RS422 is (IIRC) 'balanced' and perhaps not too dissimilar to AES3 digital audio format as often seen presented on a XLR3 connector. Of course CMMR in itself is not a 'guaranteed' way to have interference free 'communication' as it takes considerable effort to maintain the 'magical' rejection properties from DC to 'light' bandwidth so a combination of practical implementation (cost effective) and proper out of (required) band filtering as maintaining effective 'rejection' at for example cellphone frequencies is a considerable exercise.
Matt S
 
After re-visiting my post it seems I have been a bit economical with what's been said by the authors and missed an important point. They do mention that the differential scheme works on twisted pair lines like RS232, but they also include audio which is not correct, unless of course, and as you mentioned, one decides to transmit audio over 35,000ft using wires at 20kHz. At the same time I am also partially wrong with my comments.
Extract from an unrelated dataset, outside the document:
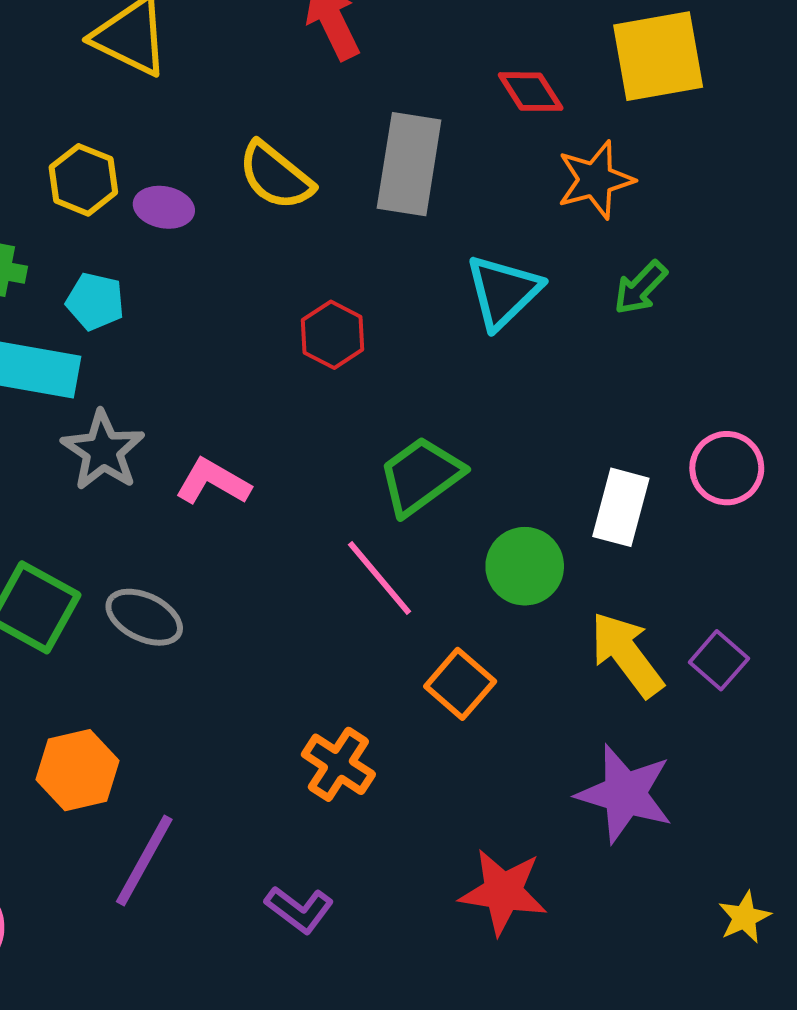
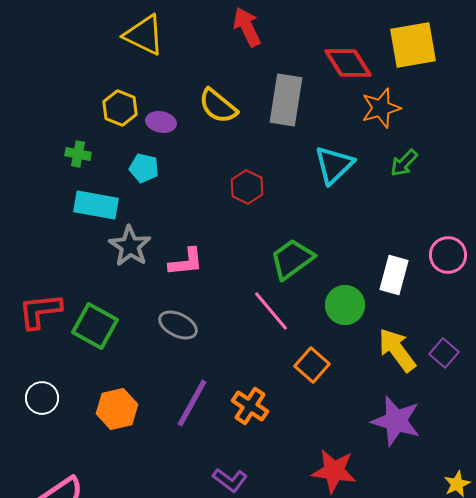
red diamond: (531, 92) -> (348, 63), size x1.4
cyan pentagon: (95, 301) -> (144, 168), moved
pink L-shape: (213, 482) -> (186, 262), turned 144
gray ellipse: (144, 617) -> (178, 325), moved
purple line: (144, 860) -> (192, 403), moved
However, what I am not entirely sure about is how terminating the line with an impedance equal to the source can assure equal induction of common mode voltage on a say twisted pair. I have dug in a bit deeper on this and consulted a couple of good books, and I can not see any reference to it. So, it would be great if you could comment.
You may need a different book. "Transmission line" phenomenon deals with standing wave behavior inside a wire/line. I also wrote about this in my old audio mythology column 40 years ago. IIRC the analogy I used back then to visualize the phenomenon was a short length of rope. If you vigorously wiggle one end up and down to create a standing (sine) wave in the rope. If the far end of the rope is solidly secured to a fixed point that is a node. The full energy of the standing wave reflects back and that node looks like an effective zero crossing. Alternately if that far end is left completely free it will swing up/down with full amplitude. That open end is effectively an anti-node. Again the full energy gets reflected back into the rope. Transmission line theory describes a third termination with the line's (ropes) characteristic impedance. If this termination is properly executed there is full energy transfer into that termination with no reflected energy coming back into the line. This is desirable to prevent interference between driving signals and reflected energy. To visualize what characteristic impedance is, imagine an infinitely long line (rope). Terminated with this perfect characteristic impedance, the signal just keeps going with no reflection to interfere with signal. This phenomenon is a function of signal transit speed and line length. In our world we mainly see this in RF, video, and higher than audio signal terminations. IIRC 75 ohm is a popular characteristic impedance for video cables and interfaces.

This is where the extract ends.